Note that the same object may be have some properties of both an Inherited Policy and a Direct Policy if it can attach to multiple points of a hierarchy, such as if the same Policy can be atttached to a Gateway (where it affects all Routes attached to that Gateway) or to a Route (where it affects only that Route).

If a Policy can be used as an Inherited Policy, it MUST be treated as an Inherited Policy, regardless of whether a specific instance of the Policy is only affecting a single object.

This is because all of the rules about inheritance apply to the object, regardless of where it is attached in the hierarchy.

Regardless of exactly how they are designed, settings in an Inherited Policy generally fall into two categories, Defaults and Overrides.

Defaults set the default value for something, and can be overridden by the “lower” objects (like a connection timeout default policy on a Gateway being overridable inside a HTTPRoute), and Overrides cannot be overridden by “lower” objects (like setting a maximum client timeout to some non-infinite value at the Gateway level to stop HTTPRoute owners from leaking connections over time).

Note that while both types of setting are valid, both also come with difficulties in communicating the currently active setting to the owners of the modified objects. These are discussed in more detail below.

Inherited Policy design guidelines

Here are some guidelines for when to consider using a Inherited Policy object:

  • The settings or configuration are bound to one containing object, but affect other objects attached to that one (for example, affecting HTTPRoutes attached to a single Gateway, or all HTTPRoutes in a GatewayClass).
  • The settings need to able to be defaulted, but can be overridden on a per-object basis.
  • The settings must be enforced by one persona, and not modifiable or removable by a lesser-privileged persona. (For example, The owner of a GatewayClass may want to restrict something about all Gateways in a GatewayClass, regardless of who owns the Gateway, or a Gateway owner may want to enforce some setting across all attached HTTPRoutes).
  • In terms of status, a good accounting for how to record that the Policy is attached is easy, but recording what resources the Policy is being applied to is not, and needs to be carefully designed to avoid fanout apiserver load.

When multiple Inherited Policies are used, they can interact in various ways, which are governed by the following rules, which will be expanded on later in this document.
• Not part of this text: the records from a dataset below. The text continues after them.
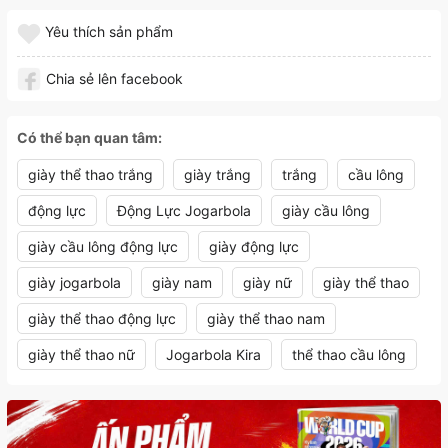
Yêu thích sản phẩm
Chia sẻ lên facebook
Có thể bạn quan tâm:
giày thể thao trắng
giày trắng
trắng
cầu lông
động lực
Động Lực Jogarbola
giày cầu lông
giày cầu lông động lực
giày động lực
giày jogarbola
giày nam
giày nữ
giày thể thao
giày thể thao động lực
giày thể thao nam
giày thể thao nữ
Jogarbola Kira
thể thao cầu lông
  • If a Policy does not affect an object’s fields directly, then the resultant Policy MUST be the set of all distinct fields inside the relevant Policy objects, as set out by the rules below.
  • For Policies that affect an object’s existing fields, multiple instances of the same Policy Kind affecting an object’s fields MUST be evaluated as though only a single Policy “wins” the right to affect each field. This operation is performed on a per-distinct-field basis.
  • Settings in overrides stanzas MUST win over the same setting in a defaults stanza.
  • overrides settings operate in a “less specific beats more specific” fashion - Policies attached higher up the hierarchy beat the same type of Policy attached further down the hierarchy.
  • defaults settings operate in a “more specific beats less specific” fashion - Policies attached lower down the hierarchy beat the same type of Policy attached further up the hierarchy.
  • For defaults, the most specific value is the one inside the object that the Policy applies to; that is, if a Policy specifies a default, and an object specifies a value, the object’s value wins.
  • When Policies interact with fields in other objects (for example, if they set a default or override for a field in a HTTPRoute), they MUST do so in a “replace value” fashion.
    • For fields where the value is a scalar, (like a string or a number) MUST have their value replaced by the value in the Policy if it wins. Notably, this means that a default will only ever replace an empty or unset value in an object. Note also that, as in Go, the empty string value is only a string of length 0, generally represented as "".
    • For fields where the value is an object, the Policy should include the fields in the object in its definition, so that the replacement can be performed on each field inside the object as a simple field rather than the object as a whole.
    • For fields where the final value is non-scalar, but is not an object with fields of its own, the value MUST be entirely replaced, not merged. This means that lists of strings or lists of ints specified in a Policy overwrite the empty list (in the case of a default) or any specified list (in the case of an override). The same applies to map[string]string fields. An example here would be a field that stores a map of annotations - specifying a Policy that overrides annotations will mean that a final object specifying those annotations will have its value entirely replaced by an override setting.
  • In the case that two Policies of the same type specify different fields, then all of the specified fields MUST take effect on the affected object, using the precedence rules given above.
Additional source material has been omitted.